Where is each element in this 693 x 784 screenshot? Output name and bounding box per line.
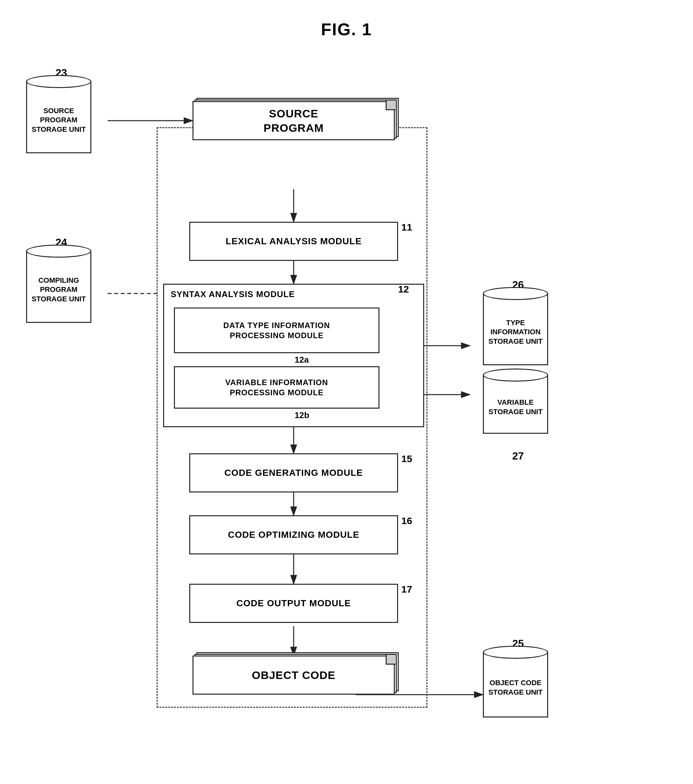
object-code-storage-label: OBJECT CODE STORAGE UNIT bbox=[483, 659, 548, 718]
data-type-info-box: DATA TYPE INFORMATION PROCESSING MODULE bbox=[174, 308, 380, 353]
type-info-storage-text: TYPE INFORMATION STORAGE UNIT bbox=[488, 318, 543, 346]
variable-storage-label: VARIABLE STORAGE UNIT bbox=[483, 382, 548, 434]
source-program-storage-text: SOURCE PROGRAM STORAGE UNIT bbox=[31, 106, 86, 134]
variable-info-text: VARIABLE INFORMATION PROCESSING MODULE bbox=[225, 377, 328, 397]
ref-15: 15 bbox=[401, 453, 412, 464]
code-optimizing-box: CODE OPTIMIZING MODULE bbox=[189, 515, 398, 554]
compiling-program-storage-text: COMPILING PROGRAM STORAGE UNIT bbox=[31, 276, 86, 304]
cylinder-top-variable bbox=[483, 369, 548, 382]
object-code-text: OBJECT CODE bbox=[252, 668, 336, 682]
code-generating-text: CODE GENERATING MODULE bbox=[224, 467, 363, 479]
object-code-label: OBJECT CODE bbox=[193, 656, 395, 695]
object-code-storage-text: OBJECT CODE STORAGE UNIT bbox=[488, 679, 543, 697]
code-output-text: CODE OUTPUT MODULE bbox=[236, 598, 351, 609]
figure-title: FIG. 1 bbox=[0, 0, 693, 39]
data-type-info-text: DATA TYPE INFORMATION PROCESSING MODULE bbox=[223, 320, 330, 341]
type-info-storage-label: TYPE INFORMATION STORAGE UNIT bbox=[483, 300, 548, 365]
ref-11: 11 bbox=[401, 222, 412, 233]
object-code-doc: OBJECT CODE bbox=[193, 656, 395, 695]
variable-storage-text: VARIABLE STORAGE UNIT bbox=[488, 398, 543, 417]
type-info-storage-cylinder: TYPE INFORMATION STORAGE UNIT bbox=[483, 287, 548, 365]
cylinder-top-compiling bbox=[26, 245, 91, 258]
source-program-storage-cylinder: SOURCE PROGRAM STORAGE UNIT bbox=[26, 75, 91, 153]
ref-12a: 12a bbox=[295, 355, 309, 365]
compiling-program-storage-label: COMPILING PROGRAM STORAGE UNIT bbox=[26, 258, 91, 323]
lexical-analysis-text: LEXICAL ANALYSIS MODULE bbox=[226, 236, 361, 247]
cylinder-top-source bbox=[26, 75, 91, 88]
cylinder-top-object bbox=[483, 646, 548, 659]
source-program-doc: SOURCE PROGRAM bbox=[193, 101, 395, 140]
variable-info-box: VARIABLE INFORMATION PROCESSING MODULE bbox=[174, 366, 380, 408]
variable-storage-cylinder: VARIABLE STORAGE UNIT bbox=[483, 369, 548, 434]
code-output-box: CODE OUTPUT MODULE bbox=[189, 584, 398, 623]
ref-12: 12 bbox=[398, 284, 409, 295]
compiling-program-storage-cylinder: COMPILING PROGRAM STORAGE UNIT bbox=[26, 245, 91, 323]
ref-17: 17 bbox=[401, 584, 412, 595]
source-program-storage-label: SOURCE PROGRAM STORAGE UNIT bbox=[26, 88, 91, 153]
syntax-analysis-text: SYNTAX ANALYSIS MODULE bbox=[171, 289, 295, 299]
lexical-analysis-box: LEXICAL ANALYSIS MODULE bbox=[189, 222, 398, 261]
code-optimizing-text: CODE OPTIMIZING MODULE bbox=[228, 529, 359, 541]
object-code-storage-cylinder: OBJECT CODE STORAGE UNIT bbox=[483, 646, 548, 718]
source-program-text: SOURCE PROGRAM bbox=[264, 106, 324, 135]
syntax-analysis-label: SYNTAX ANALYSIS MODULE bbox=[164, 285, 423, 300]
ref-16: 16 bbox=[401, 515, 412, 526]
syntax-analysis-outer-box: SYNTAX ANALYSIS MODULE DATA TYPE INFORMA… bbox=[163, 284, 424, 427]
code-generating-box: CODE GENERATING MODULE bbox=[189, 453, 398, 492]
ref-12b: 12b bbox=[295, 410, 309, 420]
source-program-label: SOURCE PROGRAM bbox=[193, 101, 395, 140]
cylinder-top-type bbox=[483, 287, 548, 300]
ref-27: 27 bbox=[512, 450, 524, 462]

---

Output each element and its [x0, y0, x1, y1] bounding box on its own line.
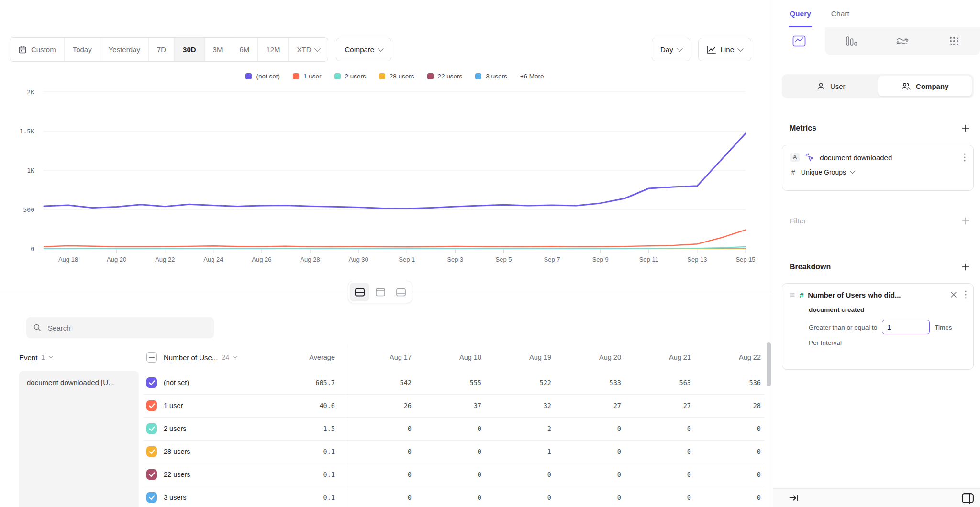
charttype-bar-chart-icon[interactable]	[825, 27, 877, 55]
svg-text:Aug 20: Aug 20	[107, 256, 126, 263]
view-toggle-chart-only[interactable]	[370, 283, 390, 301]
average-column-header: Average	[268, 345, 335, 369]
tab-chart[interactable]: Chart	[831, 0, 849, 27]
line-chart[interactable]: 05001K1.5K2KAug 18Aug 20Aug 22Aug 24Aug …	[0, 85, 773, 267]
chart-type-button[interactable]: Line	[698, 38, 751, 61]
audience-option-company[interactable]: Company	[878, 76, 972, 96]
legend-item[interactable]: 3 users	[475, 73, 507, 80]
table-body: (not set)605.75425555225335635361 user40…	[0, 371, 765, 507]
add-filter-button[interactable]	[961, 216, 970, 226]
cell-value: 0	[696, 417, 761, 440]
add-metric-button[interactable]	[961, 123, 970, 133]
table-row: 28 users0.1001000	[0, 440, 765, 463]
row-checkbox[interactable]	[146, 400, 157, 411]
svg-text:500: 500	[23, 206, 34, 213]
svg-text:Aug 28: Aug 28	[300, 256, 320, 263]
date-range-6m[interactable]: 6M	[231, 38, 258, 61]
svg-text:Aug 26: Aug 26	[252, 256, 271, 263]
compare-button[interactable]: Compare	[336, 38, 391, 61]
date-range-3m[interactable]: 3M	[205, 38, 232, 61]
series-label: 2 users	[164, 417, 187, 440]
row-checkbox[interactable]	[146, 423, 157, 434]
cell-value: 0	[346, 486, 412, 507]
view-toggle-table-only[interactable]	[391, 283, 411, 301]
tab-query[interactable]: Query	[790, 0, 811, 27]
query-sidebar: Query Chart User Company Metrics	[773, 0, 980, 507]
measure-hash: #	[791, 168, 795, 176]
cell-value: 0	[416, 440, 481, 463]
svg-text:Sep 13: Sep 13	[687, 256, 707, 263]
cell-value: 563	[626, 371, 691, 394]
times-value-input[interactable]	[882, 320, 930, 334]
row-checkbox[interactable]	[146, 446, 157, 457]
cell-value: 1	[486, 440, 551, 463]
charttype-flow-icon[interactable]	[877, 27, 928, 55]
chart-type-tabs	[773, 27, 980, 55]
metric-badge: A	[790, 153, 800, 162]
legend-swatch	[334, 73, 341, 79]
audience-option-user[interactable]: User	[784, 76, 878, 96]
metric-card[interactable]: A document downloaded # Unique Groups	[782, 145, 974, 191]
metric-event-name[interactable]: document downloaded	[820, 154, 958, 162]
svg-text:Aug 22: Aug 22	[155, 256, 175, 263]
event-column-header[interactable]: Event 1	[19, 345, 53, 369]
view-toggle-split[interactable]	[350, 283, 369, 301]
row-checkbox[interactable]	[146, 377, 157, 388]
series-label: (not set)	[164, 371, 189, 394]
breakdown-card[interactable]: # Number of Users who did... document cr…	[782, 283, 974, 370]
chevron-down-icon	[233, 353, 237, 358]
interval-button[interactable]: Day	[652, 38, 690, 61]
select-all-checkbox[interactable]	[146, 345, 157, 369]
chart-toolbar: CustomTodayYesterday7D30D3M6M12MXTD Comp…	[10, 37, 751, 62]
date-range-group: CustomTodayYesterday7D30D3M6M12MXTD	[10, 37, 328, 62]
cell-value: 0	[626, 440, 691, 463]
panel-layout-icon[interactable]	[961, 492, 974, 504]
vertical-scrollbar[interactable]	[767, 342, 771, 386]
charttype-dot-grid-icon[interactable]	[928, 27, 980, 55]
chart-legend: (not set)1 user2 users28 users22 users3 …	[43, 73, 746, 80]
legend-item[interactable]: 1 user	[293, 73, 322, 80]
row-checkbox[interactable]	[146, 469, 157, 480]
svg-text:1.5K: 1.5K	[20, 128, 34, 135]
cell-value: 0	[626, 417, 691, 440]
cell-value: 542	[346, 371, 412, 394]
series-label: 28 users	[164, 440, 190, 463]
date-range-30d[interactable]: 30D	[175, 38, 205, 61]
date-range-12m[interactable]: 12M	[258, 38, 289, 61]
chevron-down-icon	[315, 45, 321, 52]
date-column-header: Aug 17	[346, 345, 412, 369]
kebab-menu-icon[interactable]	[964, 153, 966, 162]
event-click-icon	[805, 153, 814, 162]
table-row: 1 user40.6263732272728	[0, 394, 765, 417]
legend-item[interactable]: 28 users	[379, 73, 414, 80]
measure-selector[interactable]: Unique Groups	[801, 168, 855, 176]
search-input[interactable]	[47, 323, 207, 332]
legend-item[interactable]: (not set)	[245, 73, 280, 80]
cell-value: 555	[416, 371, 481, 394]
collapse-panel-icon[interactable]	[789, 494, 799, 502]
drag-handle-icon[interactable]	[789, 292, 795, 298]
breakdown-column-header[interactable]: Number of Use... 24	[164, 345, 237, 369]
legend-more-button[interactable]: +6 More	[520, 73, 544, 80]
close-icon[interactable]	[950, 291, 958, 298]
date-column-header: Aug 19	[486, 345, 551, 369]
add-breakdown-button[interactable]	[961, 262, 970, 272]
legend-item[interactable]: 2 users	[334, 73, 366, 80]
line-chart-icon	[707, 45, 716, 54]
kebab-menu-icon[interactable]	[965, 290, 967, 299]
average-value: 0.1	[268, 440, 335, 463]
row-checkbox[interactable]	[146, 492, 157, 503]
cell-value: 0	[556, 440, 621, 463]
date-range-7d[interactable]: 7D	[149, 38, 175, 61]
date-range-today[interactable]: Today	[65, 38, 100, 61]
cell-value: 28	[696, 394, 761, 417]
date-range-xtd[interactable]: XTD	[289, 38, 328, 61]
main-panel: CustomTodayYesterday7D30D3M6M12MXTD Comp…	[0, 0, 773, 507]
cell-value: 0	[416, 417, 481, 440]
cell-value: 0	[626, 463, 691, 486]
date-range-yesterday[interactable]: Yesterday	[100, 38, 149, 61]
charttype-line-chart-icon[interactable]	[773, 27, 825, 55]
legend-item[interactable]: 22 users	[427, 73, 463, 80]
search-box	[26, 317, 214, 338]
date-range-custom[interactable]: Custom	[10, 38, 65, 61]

...

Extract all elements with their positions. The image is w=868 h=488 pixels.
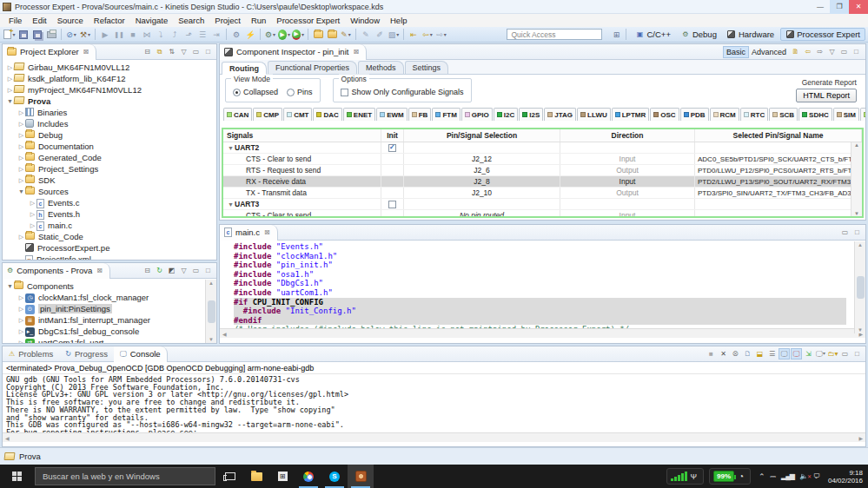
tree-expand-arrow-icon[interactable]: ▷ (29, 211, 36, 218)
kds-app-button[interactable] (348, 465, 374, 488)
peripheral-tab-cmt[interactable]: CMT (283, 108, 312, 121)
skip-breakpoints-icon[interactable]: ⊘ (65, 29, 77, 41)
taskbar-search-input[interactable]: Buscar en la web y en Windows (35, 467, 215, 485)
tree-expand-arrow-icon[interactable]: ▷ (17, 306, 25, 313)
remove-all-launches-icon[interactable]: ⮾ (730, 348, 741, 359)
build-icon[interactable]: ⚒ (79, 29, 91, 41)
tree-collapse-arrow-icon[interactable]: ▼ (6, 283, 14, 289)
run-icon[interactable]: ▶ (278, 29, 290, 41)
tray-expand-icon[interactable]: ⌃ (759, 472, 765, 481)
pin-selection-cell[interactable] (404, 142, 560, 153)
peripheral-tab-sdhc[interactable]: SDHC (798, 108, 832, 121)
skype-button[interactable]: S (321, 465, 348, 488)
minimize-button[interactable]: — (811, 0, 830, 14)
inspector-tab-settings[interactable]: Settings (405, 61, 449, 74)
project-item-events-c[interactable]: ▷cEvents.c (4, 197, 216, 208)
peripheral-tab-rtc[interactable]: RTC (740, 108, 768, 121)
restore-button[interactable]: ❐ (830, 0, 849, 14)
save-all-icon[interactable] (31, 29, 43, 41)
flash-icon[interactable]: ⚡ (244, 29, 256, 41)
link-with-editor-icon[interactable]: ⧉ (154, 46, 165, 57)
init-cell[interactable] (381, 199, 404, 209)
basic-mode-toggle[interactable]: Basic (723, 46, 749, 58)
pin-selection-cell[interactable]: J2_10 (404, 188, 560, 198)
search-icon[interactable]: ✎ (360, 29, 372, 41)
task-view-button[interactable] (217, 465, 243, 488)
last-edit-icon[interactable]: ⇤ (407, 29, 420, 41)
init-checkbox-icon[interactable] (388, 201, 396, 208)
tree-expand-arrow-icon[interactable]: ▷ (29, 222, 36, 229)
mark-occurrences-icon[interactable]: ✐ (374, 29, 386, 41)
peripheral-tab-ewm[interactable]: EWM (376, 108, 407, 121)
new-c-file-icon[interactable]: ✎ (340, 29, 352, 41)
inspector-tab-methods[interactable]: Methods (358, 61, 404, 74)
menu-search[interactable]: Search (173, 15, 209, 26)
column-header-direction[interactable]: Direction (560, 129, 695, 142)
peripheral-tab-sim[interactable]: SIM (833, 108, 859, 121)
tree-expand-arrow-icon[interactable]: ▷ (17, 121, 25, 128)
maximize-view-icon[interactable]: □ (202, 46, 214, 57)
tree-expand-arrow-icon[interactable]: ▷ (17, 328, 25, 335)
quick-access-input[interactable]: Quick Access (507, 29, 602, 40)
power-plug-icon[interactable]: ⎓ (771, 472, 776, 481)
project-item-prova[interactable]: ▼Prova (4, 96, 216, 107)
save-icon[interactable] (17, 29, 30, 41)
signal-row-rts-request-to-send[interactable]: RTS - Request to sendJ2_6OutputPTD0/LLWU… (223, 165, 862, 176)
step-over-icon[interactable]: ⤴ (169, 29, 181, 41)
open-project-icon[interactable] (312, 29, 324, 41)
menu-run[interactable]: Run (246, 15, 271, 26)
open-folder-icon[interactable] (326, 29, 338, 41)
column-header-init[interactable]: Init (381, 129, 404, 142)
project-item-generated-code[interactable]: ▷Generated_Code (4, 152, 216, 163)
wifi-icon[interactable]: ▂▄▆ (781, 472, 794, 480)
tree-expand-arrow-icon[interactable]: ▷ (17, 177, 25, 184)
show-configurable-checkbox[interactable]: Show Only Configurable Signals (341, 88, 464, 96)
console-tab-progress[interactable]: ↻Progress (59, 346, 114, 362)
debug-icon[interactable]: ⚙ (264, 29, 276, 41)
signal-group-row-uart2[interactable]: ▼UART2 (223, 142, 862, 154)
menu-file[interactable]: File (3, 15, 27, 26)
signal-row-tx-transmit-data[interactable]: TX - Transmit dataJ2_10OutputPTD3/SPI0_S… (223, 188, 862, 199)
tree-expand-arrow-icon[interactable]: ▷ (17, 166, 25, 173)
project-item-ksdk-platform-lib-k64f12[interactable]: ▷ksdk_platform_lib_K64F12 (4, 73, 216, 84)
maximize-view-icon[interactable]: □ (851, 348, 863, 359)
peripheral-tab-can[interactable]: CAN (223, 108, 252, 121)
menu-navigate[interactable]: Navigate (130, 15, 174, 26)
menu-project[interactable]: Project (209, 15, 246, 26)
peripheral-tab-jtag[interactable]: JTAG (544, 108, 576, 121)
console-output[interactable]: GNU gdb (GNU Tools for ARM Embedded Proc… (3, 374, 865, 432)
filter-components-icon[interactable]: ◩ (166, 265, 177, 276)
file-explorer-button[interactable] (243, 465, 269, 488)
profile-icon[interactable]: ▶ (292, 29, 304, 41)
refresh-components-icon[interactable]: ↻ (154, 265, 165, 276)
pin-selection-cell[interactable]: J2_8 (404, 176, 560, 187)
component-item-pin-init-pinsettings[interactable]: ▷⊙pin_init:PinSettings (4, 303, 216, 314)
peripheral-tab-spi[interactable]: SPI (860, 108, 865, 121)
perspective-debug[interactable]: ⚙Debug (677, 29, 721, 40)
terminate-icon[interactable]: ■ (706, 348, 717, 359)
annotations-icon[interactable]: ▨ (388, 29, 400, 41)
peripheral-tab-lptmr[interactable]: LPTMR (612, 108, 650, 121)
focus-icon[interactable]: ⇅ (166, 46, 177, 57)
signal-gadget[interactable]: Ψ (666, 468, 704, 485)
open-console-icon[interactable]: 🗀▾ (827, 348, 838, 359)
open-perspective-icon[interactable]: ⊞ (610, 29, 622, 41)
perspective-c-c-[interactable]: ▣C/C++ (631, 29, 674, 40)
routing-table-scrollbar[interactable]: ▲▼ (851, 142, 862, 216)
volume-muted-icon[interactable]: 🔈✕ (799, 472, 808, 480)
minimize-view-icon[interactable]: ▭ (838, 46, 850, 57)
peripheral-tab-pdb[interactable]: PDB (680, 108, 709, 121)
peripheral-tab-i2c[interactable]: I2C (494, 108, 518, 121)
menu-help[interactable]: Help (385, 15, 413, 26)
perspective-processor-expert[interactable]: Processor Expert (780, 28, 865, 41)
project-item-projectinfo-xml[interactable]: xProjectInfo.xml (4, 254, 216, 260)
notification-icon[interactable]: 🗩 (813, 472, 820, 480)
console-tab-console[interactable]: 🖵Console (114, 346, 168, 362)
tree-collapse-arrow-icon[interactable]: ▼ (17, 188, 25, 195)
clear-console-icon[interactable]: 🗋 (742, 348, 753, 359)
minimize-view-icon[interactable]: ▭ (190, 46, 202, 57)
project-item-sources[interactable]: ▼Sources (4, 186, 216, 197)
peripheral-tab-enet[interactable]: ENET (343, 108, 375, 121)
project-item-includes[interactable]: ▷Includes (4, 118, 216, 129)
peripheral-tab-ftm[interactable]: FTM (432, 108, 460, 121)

HOW TO COMPLETE THIS TASK:
Check each line of the records above for the word "lexical", count the lines that have it, and give only the count.

SOLUTION:
2